Ordeno los libros. Este tiempo de confinamiento me permite hacer algo que llevaba mucho tiempo pendiente. Pienso en cómo hacerlo: por editorial, por orden alfabético, por lengua, por género, por temática… Mientras lo pienso, comienzo un juego. Empiezo a colocarlos en la estantería de manera que conversen entre ellos. Así, he puesto “Nubosidad variable” de Martín Gaite junto a “Nada” de Laforet. Y me las imagino contándose que no eligieron la mejor época para ser escritoras, hablando de lo que es sentirse sola y pionera en una época de posguerra. “Olvidado Rey Gudú” de Ana María Matute debe de estar por aquí, voy a meterla en la conversación, como quien agrega a alguien a un Zoom.
Cojo ahora “Demasiada felicidad” de Alice Munro y lo coloco junto a “El aliento del cielo” de Carson McCullers, dos reinas del cuento que conocen profundamente los recovecos de los seres humanos, sus zonas oscuras, ocultas. Tengo aquí “Hona hemen gu biok” de Dorothy Parker, traducida por Mirentxu Larrañaga. Seguro que Parker tiene alguna salida inteligente ingeniosa, maligna, en su estilo. Seguro que ríen las tres.
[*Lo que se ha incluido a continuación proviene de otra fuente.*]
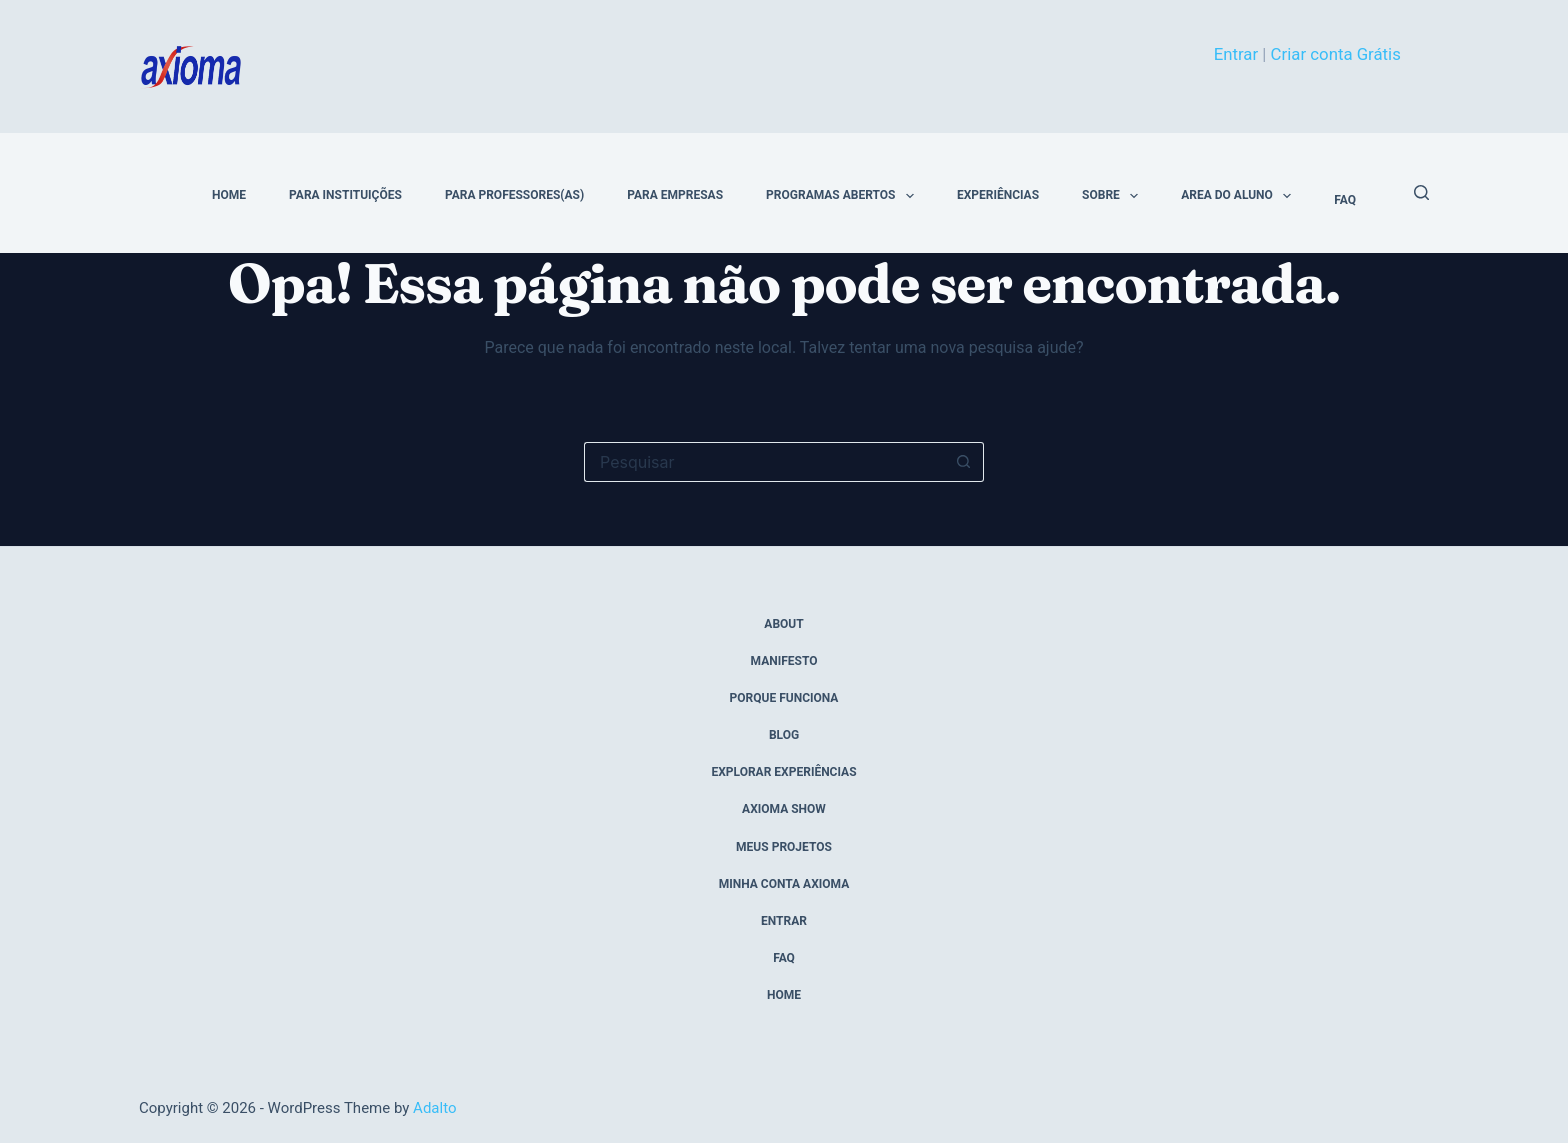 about (783, 624)
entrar (784, 921)
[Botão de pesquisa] (964, 462)
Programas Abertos (844, 196)
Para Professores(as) (514, 195)
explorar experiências (783, 772)
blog (784, 735)
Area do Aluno (1240, 196)
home (229, 195)
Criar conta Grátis (1336, 54)
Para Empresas (675, 195)
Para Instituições (345, 195)
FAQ (1345, 200)
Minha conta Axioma (784, 884)
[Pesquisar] (1421, 192)
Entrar (1236, 54)
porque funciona (784, 698)
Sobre (1114, 196)
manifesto (784, 661)
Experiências (998, 195)
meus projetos (784, 847)
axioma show (784, 809)
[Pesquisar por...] (764, 462)
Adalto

“Etxeak eta hilobiak” de Bernardo Atxaga, lo voy a poner junto a “Yo soy el poema de la tierra” de Walt Whitman, y a “Walden, la vida en los bosques” de Henry David Thoreau. Quizá conversen sobre la utilización de la naturaleza para hablar en realidad del alma humana, sobre el paisaje como descripción anímica.
“Catedral” de Raymond Carver. Creo que lo pondré a conversar con “Cuentos” de John Cheever. Tal vez recuerden aquella época, principios de los setenta, en la que coincidieron en la Universidad de Iowa impartiendo un máster de escritura creativa, cuando, según confesó el propio Carver, “No hacíamos más que beber”. Quizá brinden juntos de nuevo.
Y, de repente, pienso en hacer algo inconfesable. Ahora que nadie me ve, voy a poner mis libros pegados a los de las y los autores que más admiro. A ver si con el contacto consigo que me contagien algo.